In 1995, their record label dropped them after their third record sold a mere 50,000 copies. (In 1975, Lou Reed proved that a recording of 60 minutes of guitar feedback could sell 100,000 copies.) A year later, their lead singer/guitarist Jim Ellison was dead, committing suicide about a month after his 32nd birthday.

Ellison and Material Issue really could have been a Cars for the 1990s. Like Cars leader Ric Ocasek, Ellison penned quirky, disturbed lyrics, and he even had a slightly odd look, like Ocasek.

The song I really remember Material Issue for was “Kim the Waitress,” which was pretty much their last hurrah. And it wasn’t even their song, originally. I was vaguely aware that it was a cover, and I dug up the original, by a Seattle band called Green Pajamas, on Youtube. Material Issue’s version is faithful to the original, but still sounds like Material Issue. The original is a bit quirkier still, featuring a sitar, but Ellison sang it with a bit more urgency than the Green Pajamas did. To the Green Pajamas, Kim the Waitress comes off as a crush, whereas Material Issue sounds like they’re head over heels in love with a girl they barely know.

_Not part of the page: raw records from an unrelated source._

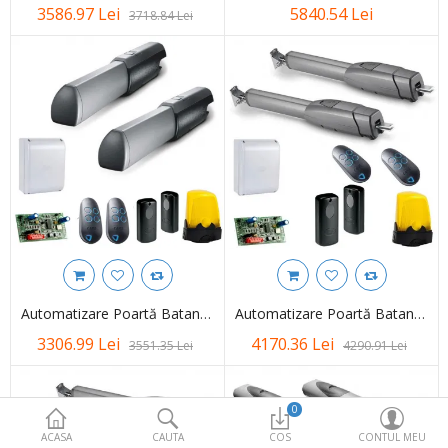
Accesorii/Piese de Schimb
3586.97 Lei
5840.54 Lei
3718.84 Lei
Feronerie Autoportanta
Promotii
More Categories
Compara
Favorite (0)
Moneda
Automatizare Poartă Batantă CAME ATI KIT FULL – 3 M / 400 Kg – 001U7088ML
Automatizare Poartă Batantă CAME ATS KIT FULL 3M 230V – 8K01MP-023
3306.99 Lei
4170.36 Lei
3551.35 Lei
4290.91 Lei
0
ACASA
CAUTA
COS
CONTUL MEU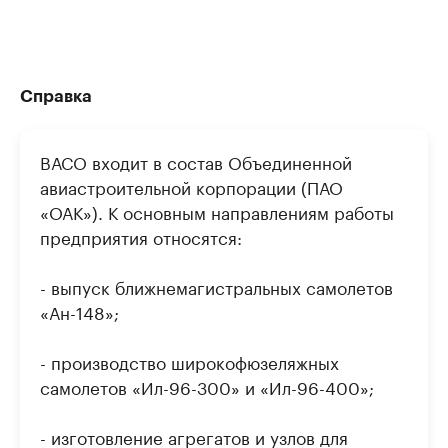
Справка
ВАСО входит в состав Объединенной
авиастроительной корпорации (ПАО
«ОАК»). К основным направлениям работы
предприятия относятся:
- выпуск ближнемагистральных самолетов
«Ан-148»;
- производство широкофюзеляжных
самолетов «Ил-96-300» и «Ил-96-400»;
- изготовление агрегатов и узлов для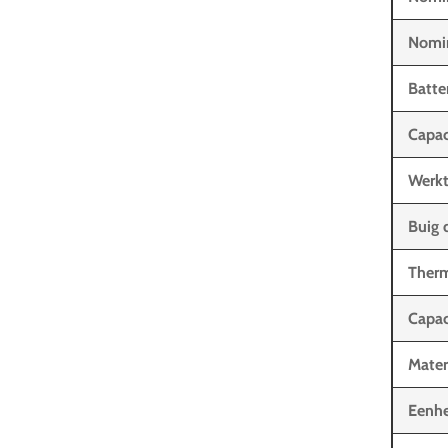
Nomin
Batter
Capac
Werkt
Buig 
Ther
Capac
Mater
Eenhe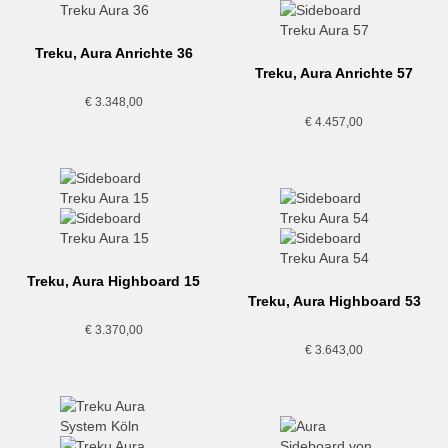
Treku, Aura Anrichte 36
Treku, Aura Anrichte 57
€
3.348,00
€
4.457,00
Treku, Aura Highboard 15
Treku, Aura Highboard 53
€
3.370,00
€
3.643,00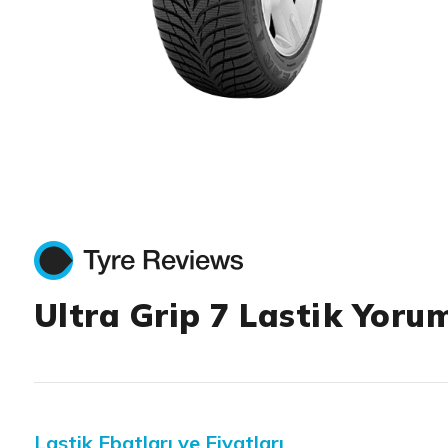
Item 1 of 1
Ultra Grip 7 Lastik Yorum
Lastik Ebatları ve Fiyatları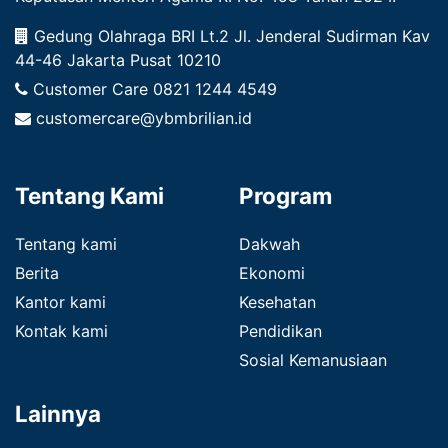
Gedung Olahraga BRI Lt.2 Jl. Jenderal Sudirman Kav
44-46 Jakarta Pusat 10210
Customer Care
0821 1244 4549
customercare@ybmbrilian.id
Tentang Kami
Program
Tentang kami
Dakwah
Berita
Ekonomi
Kantor kami
Kesehatan
Kontak kami
Pendidikan
Sosial Kemanusiaan
Lainnya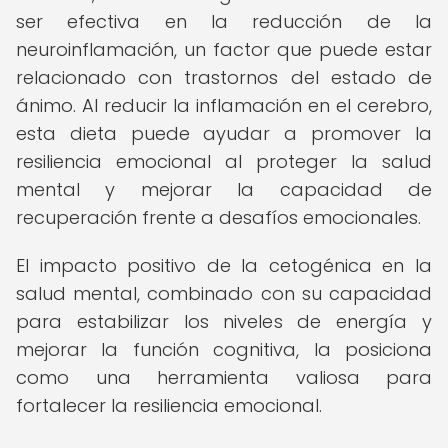
ser efectiva en la reducción de la
neuroinflamación, un factor que puede estar
relacionado con trastornos del estado de
ánimo. Al reducir la inflamación en el cerebro,
esta dieta puede ayudar a promover la
resiliencia emocional al proteger la salud
mental y mejorar la capacidad de
recuperación frente a desafíos emocionales.
El impacto positivo de la cetogénica en la
salud mental, combinado con su capacidad
para estabilizar los niveles de energía y
mejorar la función cognitiva, la posiciona
como una herramienta valiosa para
fortalecer la resiliencia emocional.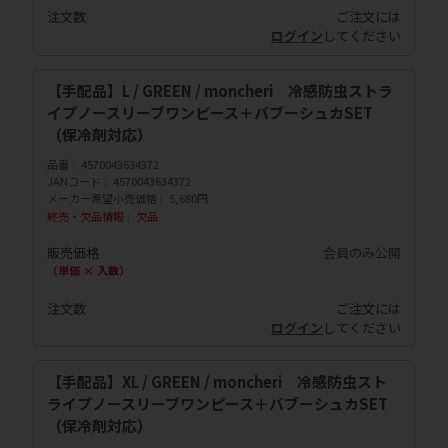
注文数
ご注文には
ログイン
してください
【手配品】L / GREEN / moncheri 冷感防虫ストラ
イプノースリーブワンピース＋バブーシュカSET
（保冷剤対応）
品番
4570043634372
JANコード
4570043634372
メーカー希望小売価格
5,680円
終売・欠品情報
欠品
販売価格
会員のみ公開
（単価 × 入数）
注文数
ご注文には
ログイン
してください
【手配品】XL / GREEN / moncheri 冷感防虫スト
ライプノースリーブワンピース＋バブーシュカSET
（保冷剤対応）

In the early 2000s, Stereo Fuse scored a minor hit covering Material Issue’s ballad “Everything.” Stereo Fuse electrified it (the original was largely acoustic), and in a way Stereo Fuse’s version ended up sounding more like Material Issue than Material Issue did, but Stereo Fuse didn’t capture Jim Ellison’s urgency in the lyrics.

It’s really too bad I didn’t pay more attention to them in the early 1990s. They were the kind of band that any shy, slightly neurotic guy would really relate to.

I guess Material Issue came in with too much emo too soon, and sounded a little too psychedelic too late. If they’d come around 20 years earlier or later than they did, they might have done better. Or, maybe Jim Ellison was just a shade too honest in his songwriting, and people were afraid of what others might think if they admitted to liking his stuff.